I finished the bulk of writing for “When It WIll Bloom” a couple of days ago. there is a whole second layer of the piece that needs to happen now, but it was nice to look at the finale file and hear it played back and think. Done! I am waiting to accumulate the cash to buy a copy of Ableton Live. I have been working off of a basic copy of Cubase, but Ableton seems to be more along the lines of what I want from a DAW, so if I am going to dig in to really learning, I want to get in with Ableton. It looks like it will give me the “live” kind of response I seem to work best with. Anyway, once I get Ableton I’ll work on the next phase of the piece. It will be cool to get it out of my head and recorded.
“When It Will Bloom” is going to be part of a larger piece (song cycle? performance art? not sure what it will turn into) – a collection of stories, songs, music, and sound that deals with intimacy and technology…..sorty, anyway. More will be revealed. I have fragments of two other pieces: “Mango” and “Apple.” Fruity!

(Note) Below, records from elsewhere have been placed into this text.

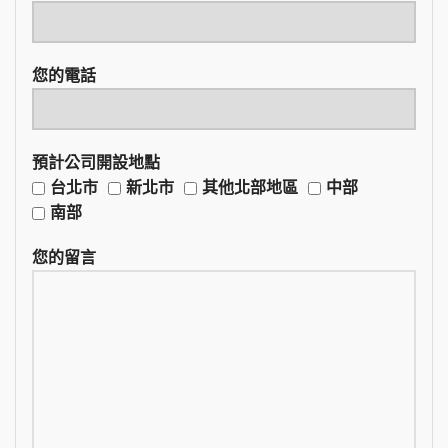
您的電話
預計公司開設地點
台北市
新北市
其他北部地區
中部
南部
您的留言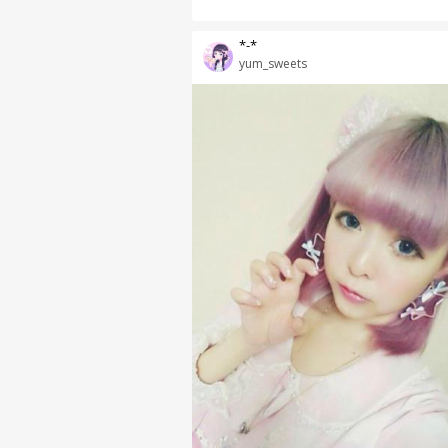
*-*
yum_sweets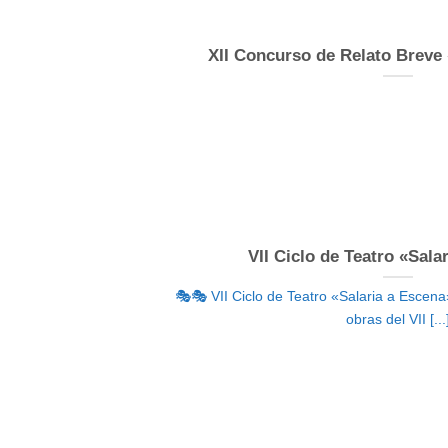
XII Concurso de Relato Breve 
VII Ciclo de Teatro «Sala
🎭🎭 VII Ciclo de Teatro «Salaria a Esce
obras del VII [...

I have a musical in the works….well, it’s been in the works for quite some time, but it looks like there is a theater that wants to produce it. I’ll write more details later, but for now, I find myself at the piano, or reading the script and hearing those nagging little voices in the back of my head asking me who I think I am. The music for this show needs to be jazz/blues tinged – a genre that scares the hell out of me. I think somewhere I harbor a belief that only certain people can write music like that, and that I most certainly not one of them. So, more than anything right now, this part of the process looks like it is going to be about shutting those voices up and getting on with it.
In some ways I think of this writing as history for a future time in my life when there is more of my music in the world. I guess it keeps me from feeling silly here in a public way about something that no one has access to. So nice to sort out what’s going on in my mind, anyway.